Temiz enerji
Son on yılda rüzgar, güneş ve batarya depolama maliyetleri, en iyimser tahminlerin bile ötesinde hızla düştü. Sürekli düşen maliyetleri ve değişen kamu algısını eklediğimizde, enerjiyi üretme ve kullanma biçimimizde köklü değişiklikler için uygun bir anın geldiğini görüyoruz. Ancak hâlâ şu soru var: 2050 yılına kadar net sıfır emisyon hedeflerine ulaşmak için yeterince hızlı hareket edebilir miyiz?

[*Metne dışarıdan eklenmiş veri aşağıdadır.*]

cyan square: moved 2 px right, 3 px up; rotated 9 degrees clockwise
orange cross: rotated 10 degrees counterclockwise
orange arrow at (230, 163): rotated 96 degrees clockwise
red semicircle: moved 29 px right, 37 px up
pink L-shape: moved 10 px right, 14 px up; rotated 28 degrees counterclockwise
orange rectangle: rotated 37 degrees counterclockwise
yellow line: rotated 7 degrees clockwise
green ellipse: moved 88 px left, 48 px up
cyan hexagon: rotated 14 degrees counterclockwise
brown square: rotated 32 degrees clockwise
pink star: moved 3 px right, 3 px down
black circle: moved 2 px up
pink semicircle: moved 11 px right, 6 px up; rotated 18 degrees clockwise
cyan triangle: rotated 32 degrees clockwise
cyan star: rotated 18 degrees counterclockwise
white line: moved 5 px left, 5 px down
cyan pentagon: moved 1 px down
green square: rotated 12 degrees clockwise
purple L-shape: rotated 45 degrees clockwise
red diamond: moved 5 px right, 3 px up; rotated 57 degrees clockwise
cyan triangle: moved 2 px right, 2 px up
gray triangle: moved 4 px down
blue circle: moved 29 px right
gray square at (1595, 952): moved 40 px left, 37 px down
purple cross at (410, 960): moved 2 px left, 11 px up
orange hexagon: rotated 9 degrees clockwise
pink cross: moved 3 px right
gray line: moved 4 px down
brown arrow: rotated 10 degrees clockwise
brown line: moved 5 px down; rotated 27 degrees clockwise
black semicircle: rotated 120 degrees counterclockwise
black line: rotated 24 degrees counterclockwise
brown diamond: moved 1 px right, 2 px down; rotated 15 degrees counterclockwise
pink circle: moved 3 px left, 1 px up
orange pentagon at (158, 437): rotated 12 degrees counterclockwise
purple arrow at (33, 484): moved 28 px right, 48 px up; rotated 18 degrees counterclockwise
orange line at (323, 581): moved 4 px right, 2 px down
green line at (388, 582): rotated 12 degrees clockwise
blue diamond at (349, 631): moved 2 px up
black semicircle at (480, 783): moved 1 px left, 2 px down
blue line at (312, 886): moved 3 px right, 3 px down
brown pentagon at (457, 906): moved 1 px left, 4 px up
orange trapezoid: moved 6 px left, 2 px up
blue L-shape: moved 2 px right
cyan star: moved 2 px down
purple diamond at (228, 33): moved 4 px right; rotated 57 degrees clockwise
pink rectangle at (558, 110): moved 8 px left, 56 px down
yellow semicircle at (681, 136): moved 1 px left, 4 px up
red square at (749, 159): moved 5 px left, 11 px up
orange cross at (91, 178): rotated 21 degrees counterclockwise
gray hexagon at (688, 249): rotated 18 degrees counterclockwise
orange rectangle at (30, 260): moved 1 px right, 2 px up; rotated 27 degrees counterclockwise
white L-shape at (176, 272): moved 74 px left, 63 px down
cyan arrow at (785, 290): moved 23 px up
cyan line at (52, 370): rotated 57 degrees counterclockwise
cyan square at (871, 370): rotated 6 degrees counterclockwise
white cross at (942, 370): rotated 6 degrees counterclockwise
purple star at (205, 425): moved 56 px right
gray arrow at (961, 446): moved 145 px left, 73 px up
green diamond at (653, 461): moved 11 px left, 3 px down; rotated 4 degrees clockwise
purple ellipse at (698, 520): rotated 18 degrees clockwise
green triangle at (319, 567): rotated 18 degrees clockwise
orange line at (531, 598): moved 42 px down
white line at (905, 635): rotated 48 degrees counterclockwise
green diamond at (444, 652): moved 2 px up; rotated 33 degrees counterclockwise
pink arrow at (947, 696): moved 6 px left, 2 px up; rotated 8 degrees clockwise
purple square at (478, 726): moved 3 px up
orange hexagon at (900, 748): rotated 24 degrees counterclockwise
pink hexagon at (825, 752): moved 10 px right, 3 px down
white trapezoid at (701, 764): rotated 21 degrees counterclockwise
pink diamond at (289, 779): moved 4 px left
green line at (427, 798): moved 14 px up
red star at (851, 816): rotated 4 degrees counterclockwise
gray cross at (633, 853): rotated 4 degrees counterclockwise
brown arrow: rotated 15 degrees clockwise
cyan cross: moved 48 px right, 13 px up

Temiz enerji, kamu sağlığı ve ilgili sosyal adalet eşitsizliklerinde önemli bir rol oynar. Uzun süredir yapılan araştırmalar, en azından Kuzey Amerika'da, zararlı hava kirleticilerinin dezavantajlı topluluklarda daha yoğun olduğunu göstermektedir. Harvard'dan yapılan son araştırmalar, kirliliğin COVID-19 ölüm oranını artırdığına işaret ediyor. Rüzgar ve güneş enerjisinin artırılması, zararlı kirleticileri azaltabilir ve daha sağlıklı ve daha adil bir toplum inşa etmemize yardımcı olabilir. Berkeley çalışmasının yazarları, yüzde 90 karbon içermeyen bir planın güç sektörü tarafından üretilen zararlı partikülleri, nitrojen oksit ve kükürt dioksiti neredeyse ortadan kaldıracağını, 85.000 hayat kurtaracağını ve sağlık ve çevre maliyetlerinden 1,2 trilyon dolar tasarruf sağlayacağını öne sürüyor.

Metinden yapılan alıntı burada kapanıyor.